The lines from the one containing "поставленных задач" through the final line of the listing below are what the answer must repeat, exactly and only, leaving pictures out.

════

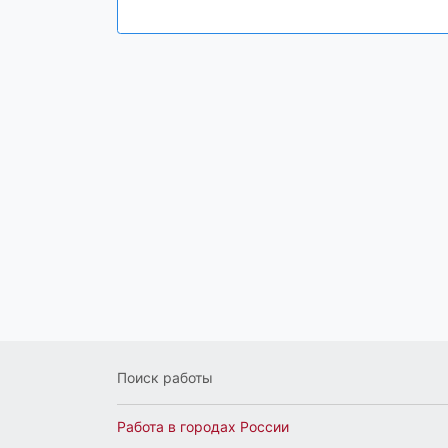
Поиск работы
Работа в городах России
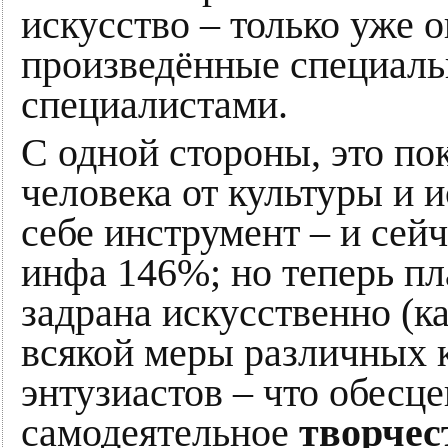
искусство – только уже 
произведённые специал
специалистами.
С одной стороны, это по
человека от культуры и 
себе инструмент – и сейч
инфа 146%; но теперь пл
задрана искусственно (к
всякой меры различных к
энтузиастов – что обесц
самодеятельное
творчес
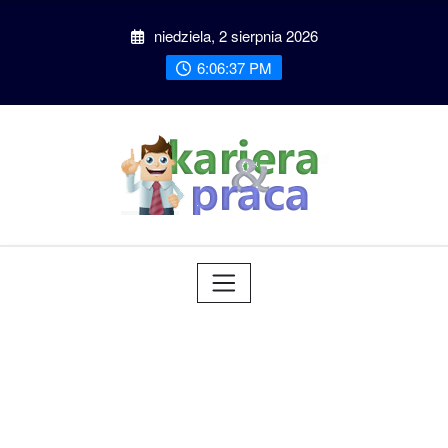
Przeskocz
niedziela, 2 sierpnia 2026
do
treści
6:06:38 PM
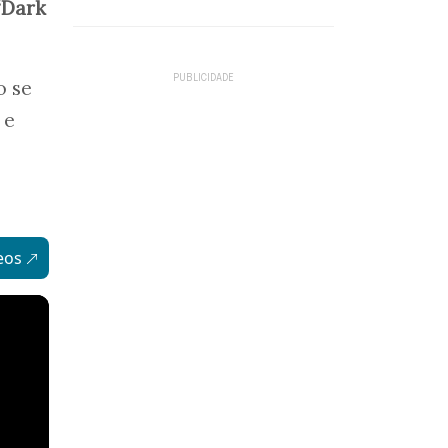
“Dark
o se
 e
eos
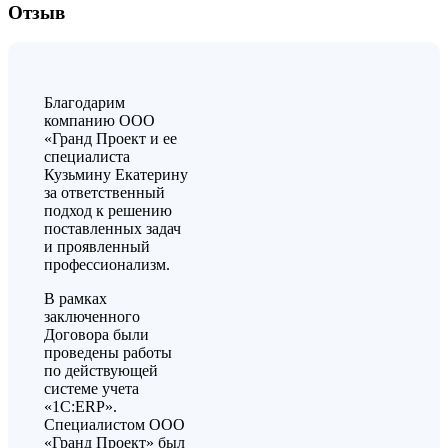
Отзыв
Благодарим
компанию ООО
«Гранд Проект и ее
специалиста
Кузьмину Екатерину
за ответственный
подход к решению
поставленных задач
и проявленный
профессионализм.
В рамках
заключенного
Договора были
проведены работы
по действующей
системе учета
«1С:ERP».
Специалистом ООО
«Гранд Проект» был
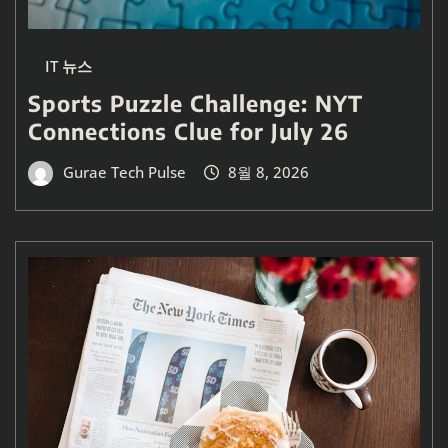
IT 뉴스
Sports Puzzle Challenge: NYT
Connections Clue for July 26
Gurae Tech Pulse
8월 8, 2026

════

*OUTPUT OF THE EXERCISE*:
поставленных задач
и проявленный
профессионализм.
В рамках
заключенного
Договора были
проведены работы
по действующей
системе учета
«1С:ERP».
Специалистом ООО
«Гранд Проект» был
IT 뉴스
Sports Puzzle Challenge: NYT
Connections Clue for July 26
Gurae Tech Pulse
8월 8, 2026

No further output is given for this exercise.